E venne la bramosia che divora, la collera che infiamma, l’invidia bavosa, e la zappa e la penna, umide di sudore, e l’ambizione, la fame, la vanità, la malinconia, la ricchezza, l’amore, e tutti scuotevano l’uomo come un campanaccio, fino ridurlo uno straccio. Erano le varie forme di un male, che morde ora le viscere, ora il pensiero, e portava eternamente in giro le sue vesti di arlecchino intorno alla specie umana. Il dolore cessava, a momenti, ma cedeva il posto all’indifferenza, che è un sonno senza sogni, o al piacere, che è un dolore bastardo.
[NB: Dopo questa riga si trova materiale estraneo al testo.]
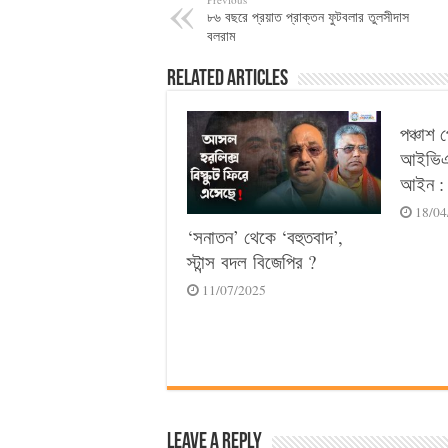
৮৬ বছরে প্রয়াত প্রাক্তন ফুটবলার তুলসীদাস
বলরাম
Related Articles
পঞ্চাশ 
আইভিএফ
আইন : 
18/04
‘সনাতন’ থেকে ‘বহুতবাদ’,
স্টান্স বদল বিজেপির ?
11/07/2025
Leave a Reply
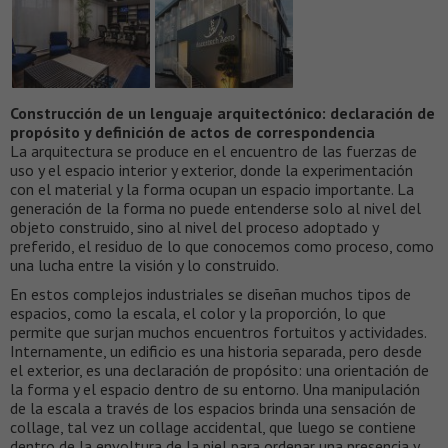
Construcción de un lenguaje arquitectónico: declaración de
propósito y definición de actos de correspondencia
La arquitectura se produce en el encuentro de las fuerzas de
uso y el espacio interior y exterior, donde la experimentación
con el material y la forma ocupan un espacio importante. La
generación de la forma no puede entenderse solo al nivel del
objeto construido, sino al nivel del proceso adoptado y
preferido, el residuo de lo que conocemos como proceso, como
una lucha entre la visión y lo construido.
En estos complejos industriales se diseñan muchos tipos de
espacios, como la escala, el color y la proporción, lo que
permite que surjan muchos encuentros fortuitos y actividades.
Internamente, un edificio es una historia separada, pero desde
el exterior, es una declaración de propósito: una orientación de
la forma y el espacio dentro de su entorno. Una manipulación
de la escala a través de los espacios brinda una sensación de
collage, tal vez un collage accidental, que luego se contiene
dentro de la envoltura de la piel para ordenar una presencia y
E in questo l’uomo, flagellato e ribelle, correva davanti alla fatalità delle cose, dietro una figura nebulosa e schiva, fatta di pezzetti di stoffa, uno impalpabile, l’altro improbabile, l’altro ancora invisibile, tutti appena imbastiti con punti provvisori, cuciti dall’ago dell’immaginazione; e questa figura — niente meno che la chimera della felicità — gli fuggiva continuamente, oppure si lasciava afferrare per le vesti, e l’uomo le cingeva il petto e intanto ella rideva e lo scherniva, e poi spariva, come un’illusione.